L'en-tête Cross-Origin-Resource-Policy peut avoir trois valeurs:
Cross-Origin-Resource-Policy: same-site
Les ressources marquées comme same-site ne peuvent être chargées qu'à partir du même site.
Cross-Origin-Resource-Policy: same-origin
Les ressources marquées comme same-origin ne peuvent être chargées qu'à partir de la même origine.
Cross-Origin-Resource-Policy: cross-origin
Les ressources portant la mention cross-origin peuvent être chargées par n'importe quel site Web. (Ce
CORP et COEP.)
Règle d'ouverture multi-origine
Règle d'ouverture multi-origine
(COOP) vous permet de vérifier
qu'une fenêtre racine est isolée des autres documents en les plaçant dans une
un groupe de contexte de navigation différent, de sorte qu'ils ne puissent pas interagir directement avec
fenêtre racine. Par exemple, si un document avec COOP ouvre un pop-up, son
La propriété window.opener sera null.

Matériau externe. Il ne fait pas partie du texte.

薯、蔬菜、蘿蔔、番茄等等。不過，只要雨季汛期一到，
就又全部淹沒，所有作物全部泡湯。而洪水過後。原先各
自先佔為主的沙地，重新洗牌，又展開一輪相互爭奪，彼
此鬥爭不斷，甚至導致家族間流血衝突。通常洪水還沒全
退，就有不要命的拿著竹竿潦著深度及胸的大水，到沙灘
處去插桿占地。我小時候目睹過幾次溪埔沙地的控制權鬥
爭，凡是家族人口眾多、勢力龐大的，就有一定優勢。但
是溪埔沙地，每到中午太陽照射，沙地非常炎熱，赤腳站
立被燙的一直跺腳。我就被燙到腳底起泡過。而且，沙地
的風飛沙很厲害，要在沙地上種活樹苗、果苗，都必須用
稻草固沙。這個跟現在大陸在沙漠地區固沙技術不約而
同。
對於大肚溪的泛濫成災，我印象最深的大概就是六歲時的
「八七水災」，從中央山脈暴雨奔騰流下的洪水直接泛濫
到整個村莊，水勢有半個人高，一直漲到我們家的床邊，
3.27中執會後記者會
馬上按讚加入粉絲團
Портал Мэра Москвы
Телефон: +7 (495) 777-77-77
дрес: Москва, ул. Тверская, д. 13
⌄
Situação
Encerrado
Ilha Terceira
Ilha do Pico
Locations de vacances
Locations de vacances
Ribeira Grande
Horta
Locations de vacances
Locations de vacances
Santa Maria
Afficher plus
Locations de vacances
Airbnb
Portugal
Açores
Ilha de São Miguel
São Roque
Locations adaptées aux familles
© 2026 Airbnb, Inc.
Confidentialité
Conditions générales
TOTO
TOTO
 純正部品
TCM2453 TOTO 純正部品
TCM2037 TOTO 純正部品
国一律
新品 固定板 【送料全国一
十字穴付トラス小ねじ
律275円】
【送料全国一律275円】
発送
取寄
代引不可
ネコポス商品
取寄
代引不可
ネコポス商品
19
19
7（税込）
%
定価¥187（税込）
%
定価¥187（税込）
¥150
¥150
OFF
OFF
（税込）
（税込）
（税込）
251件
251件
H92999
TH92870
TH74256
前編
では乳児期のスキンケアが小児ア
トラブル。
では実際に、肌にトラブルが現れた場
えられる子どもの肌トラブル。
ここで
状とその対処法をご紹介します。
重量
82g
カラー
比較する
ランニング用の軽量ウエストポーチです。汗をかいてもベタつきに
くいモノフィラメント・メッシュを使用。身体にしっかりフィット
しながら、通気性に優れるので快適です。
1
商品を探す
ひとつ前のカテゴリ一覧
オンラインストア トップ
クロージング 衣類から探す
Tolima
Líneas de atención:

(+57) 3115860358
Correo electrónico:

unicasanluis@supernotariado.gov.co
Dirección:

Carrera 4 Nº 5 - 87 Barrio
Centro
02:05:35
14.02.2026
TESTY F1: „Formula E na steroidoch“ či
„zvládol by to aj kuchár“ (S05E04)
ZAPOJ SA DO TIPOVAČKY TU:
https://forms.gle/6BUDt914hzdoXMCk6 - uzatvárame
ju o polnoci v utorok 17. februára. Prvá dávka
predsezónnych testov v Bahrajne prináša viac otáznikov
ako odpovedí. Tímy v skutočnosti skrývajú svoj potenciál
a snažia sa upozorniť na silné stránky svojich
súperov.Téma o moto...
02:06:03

De plus, la propriété .closed de
la référence d'opener à celui-ci renverra true.
L'en-tête Cross-Origin-Opener-Policy peut avoir trois valeurs:
Cross-Origin-Opener-Policy: same-origin
Les documents marqués same-origin peuvent partager le même contexte de navigation
groupe contenant des documents d'origine identique qui sont également explicitement marqués same-origin.
Cross-Origin-Opener-Policy: same-origin-allow-popups
Un document de premier niveau avec same-origin-allow-popups conserve les références aux
de ses fenêtres pop-up qui ne définissent pas de mode COOP ou qui désactivent l'isolation en
en définissant un COOP de unsafe-none.
Cross-Origin-Opener-Policy: unsafe-none
unsafe-none est le paramètre par défaut et permet d'ajouter le document au fichier d'ouverture de son
le groupe de contexte de navigation, sauf si l'ouverture elle-même a un COOP de same-origin.
Résumé
Pour bénéficier d'un accès garanti à des fonctionnalités performantes comme SharedArrayBuffer,
performance.measureUserAgentSpecificMemory() ou haute résolution
des minuteurs avec une meilleure précision, n'oubliez pas
que votre document doit utiliser à la fois COEP avec la valeur require-corp et
COOP avec la valeur de same-origin. En l'absence de l'un ou de l'autre, le navigateur
ne garantissent pas une isolation suffisante
pour activer ces fonctionnalités puissantes en toute sécurité. Toi
peut déterminer la situation de votre page en vérifiant
self.crossOriginIsolated
renvoie true.
Découvrez la procédure à suivre dans la section Rendre votre site Web multi-origine isolés" avec COOP et COEP.